Artwork
Adrien Perlet, Actor

Adrien Perlet, Actor is a gouache drawing by the Romanticist artist Henri Grevedon. It dates from 1838 and is held in the collection of the National Gallery of Art.
About this work
Overview
The work is a study in immediacy, capturing the subject with minimal strokes and a sense of transient presence.
This drawing by Henri Grevedon, dated 1838, depicts Adrien Perlet, a French actor, rendered in graphite with selective white gouache highlights on buff-colored wove paper. The work is a study in immediacy, capturing the subject with minimal strokes and a sense of transient presence. It resides in the collection of the National Gallery of Art in Washington, D.C., as part of its holdings of 19th-century graphic art.
Subject & Meaning
Adrien Perlet, a performer active in Parisian theaters of the 1830s, is portrayed in casual attire: a dark coat with turned-up collar, bow tie, and curly hair. The image avoids theatrical grandeur, instead focusing on a quiet, unposed moment. The intimacy of the depiction suggests a personal or professional encounter, possibly a preparatory sketch for a larger work or a record of a colleague’s likeness.
Technique & Style
Grevedon employed graphite for loose, fluid contours and soft tonal gradations, then lifted areas of light with opaque white gouache.

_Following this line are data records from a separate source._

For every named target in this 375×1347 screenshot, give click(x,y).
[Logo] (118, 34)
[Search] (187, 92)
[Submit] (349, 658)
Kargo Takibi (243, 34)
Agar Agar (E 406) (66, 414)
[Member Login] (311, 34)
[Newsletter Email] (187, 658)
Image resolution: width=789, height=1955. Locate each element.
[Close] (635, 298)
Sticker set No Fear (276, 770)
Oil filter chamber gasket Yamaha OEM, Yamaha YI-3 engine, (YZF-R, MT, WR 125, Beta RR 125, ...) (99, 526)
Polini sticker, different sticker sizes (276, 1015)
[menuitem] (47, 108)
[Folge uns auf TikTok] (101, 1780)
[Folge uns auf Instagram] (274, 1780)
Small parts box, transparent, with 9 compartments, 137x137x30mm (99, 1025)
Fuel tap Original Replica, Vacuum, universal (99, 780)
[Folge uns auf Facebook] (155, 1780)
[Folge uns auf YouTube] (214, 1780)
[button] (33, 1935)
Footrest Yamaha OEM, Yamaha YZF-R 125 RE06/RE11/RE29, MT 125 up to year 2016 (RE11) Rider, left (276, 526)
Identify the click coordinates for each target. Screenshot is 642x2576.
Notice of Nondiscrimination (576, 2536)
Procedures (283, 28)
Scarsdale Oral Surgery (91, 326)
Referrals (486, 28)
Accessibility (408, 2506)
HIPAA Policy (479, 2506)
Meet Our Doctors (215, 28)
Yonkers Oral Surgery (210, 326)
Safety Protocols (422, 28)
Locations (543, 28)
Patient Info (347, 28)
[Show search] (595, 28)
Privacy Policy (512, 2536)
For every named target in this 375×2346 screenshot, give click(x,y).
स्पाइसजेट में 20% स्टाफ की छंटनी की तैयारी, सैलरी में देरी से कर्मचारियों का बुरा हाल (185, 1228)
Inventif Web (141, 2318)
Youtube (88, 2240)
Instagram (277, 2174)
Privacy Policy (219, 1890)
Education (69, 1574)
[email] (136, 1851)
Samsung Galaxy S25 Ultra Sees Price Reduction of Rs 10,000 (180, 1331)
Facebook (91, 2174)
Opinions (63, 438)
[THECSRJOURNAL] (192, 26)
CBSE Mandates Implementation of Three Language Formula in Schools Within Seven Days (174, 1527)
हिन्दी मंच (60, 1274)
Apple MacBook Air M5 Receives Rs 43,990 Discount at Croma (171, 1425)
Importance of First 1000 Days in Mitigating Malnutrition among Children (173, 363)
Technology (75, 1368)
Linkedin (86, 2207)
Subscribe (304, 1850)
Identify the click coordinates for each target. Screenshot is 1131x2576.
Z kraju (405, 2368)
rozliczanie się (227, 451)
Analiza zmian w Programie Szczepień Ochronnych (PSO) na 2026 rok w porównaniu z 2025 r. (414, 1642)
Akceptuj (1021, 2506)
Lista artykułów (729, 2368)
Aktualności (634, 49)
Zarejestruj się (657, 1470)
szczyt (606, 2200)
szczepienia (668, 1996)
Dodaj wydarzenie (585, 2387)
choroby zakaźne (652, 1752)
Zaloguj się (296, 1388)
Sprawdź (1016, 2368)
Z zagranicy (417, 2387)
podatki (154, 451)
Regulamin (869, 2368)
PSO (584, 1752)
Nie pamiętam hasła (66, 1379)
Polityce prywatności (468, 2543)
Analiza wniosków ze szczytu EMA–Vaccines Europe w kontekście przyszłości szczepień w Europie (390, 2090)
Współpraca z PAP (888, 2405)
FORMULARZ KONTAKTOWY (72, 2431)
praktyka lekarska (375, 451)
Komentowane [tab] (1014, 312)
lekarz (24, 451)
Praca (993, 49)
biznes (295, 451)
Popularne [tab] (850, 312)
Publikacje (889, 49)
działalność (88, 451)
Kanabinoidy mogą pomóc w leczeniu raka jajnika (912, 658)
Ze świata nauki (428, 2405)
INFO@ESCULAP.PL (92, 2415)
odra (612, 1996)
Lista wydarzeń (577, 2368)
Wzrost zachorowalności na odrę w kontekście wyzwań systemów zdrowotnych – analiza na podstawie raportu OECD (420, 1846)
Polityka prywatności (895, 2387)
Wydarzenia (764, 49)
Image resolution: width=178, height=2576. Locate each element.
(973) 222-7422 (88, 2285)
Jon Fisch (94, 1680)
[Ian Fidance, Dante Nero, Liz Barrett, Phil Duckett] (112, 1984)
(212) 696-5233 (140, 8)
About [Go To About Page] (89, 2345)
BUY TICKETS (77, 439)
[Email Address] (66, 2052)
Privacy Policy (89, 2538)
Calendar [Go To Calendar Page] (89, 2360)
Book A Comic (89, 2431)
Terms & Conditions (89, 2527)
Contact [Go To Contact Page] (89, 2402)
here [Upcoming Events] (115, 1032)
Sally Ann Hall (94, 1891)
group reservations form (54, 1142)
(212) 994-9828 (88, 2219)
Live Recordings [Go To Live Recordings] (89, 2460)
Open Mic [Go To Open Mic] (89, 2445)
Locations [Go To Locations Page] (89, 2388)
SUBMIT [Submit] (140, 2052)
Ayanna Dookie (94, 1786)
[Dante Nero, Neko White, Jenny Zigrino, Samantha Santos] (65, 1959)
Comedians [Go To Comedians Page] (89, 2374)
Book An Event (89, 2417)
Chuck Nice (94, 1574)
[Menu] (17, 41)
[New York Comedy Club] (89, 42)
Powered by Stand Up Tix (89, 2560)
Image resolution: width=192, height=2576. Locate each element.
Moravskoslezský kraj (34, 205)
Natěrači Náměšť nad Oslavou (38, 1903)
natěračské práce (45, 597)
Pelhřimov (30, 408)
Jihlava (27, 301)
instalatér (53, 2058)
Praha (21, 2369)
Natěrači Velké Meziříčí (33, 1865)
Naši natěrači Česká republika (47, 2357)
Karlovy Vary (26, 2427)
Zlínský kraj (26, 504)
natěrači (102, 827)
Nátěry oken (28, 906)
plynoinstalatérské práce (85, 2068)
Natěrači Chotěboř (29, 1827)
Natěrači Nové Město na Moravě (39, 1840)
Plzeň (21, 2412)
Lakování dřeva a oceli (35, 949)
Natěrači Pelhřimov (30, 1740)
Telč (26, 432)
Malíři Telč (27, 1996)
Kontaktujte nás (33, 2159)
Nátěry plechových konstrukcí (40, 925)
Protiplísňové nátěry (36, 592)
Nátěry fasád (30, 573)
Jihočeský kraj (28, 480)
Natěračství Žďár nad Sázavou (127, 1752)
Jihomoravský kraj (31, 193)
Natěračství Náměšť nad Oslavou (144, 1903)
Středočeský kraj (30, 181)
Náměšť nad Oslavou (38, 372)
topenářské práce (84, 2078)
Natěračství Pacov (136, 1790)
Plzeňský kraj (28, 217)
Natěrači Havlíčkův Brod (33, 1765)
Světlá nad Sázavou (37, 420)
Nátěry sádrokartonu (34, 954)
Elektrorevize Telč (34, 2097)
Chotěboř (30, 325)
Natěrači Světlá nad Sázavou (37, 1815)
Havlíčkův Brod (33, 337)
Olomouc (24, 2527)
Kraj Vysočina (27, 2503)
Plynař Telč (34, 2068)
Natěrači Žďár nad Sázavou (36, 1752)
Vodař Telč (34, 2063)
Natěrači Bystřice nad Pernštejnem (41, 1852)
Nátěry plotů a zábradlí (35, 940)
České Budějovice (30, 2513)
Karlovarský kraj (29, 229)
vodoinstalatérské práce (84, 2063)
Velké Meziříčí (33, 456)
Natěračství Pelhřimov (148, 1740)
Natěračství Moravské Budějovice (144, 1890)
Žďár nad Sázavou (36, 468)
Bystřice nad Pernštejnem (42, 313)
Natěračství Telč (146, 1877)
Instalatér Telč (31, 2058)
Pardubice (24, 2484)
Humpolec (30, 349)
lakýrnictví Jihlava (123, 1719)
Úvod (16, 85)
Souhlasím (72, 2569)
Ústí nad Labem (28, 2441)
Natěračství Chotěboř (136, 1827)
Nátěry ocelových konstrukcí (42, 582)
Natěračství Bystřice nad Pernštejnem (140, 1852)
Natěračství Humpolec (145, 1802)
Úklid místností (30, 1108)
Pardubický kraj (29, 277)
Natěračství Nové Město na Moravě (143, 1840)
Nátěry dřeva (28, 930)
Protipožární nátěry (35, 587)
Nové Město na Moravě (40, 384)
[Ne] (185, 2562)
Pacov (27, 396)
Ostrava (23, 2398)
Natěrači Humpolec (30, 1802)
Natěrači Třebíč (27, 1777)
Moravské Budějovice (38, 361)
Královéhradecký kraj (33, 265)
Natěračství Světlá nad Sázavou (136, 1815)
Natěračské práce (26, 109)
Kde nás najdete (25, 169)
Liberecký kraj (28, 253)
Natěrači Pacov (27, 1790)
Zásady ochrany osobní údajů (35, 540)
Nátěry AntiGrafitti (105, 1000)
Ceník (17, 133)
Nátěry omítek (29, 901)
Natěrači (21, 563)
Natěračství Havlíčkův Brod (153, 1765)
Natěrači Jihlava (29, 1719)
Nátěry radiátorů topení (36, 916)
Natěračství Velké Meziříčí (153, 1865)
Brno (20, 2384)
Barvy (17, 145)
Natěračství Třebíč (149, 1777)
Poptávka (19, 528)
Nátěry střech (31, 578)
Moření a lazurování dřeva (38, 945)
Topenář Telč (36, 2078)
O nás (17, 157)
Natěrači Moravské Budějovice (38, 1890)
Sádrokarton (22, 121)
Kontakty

The highlights on the face and collar create a sense of volume without heavy modeling. The sketch’s spontaneity—visible in unfinished edges and sparse detail—reflects a working method that valued observation over polish, characteristic of academic figure studies of the period.
History & Provenance
The drawing entered the National Gallery of Art’s collection through the A.W. Mellon Educational and Charitable Trust, which donated significant works from the 19th-century French school. Its provenance prior to the 20th century is undocumented, but its condition and style align with drawings made for private or studio use rather than public exhibition.
Context
In 1830s Paris, theater figures were frequent subjects in graphic art, often sketched by artists who moved between stage and studio. Grevedon, known for portraits and genre scenes, engaged with this cultural milieu. The use of gouache over graphite was a practical choice for quick studies, allowing artists to capture light and form efficiently without the drying time of oil.
Legacy
This drawing exemplifies the role of informal portraiture in 19th-century artistic practice. It preserves the likeness of a lesser-known actor while demonstrating how artists used drawing as both documentation and aesthetic exploration. Its preservation underscores the value placed on such studies within institutional collections, even when they were never intended as finished works.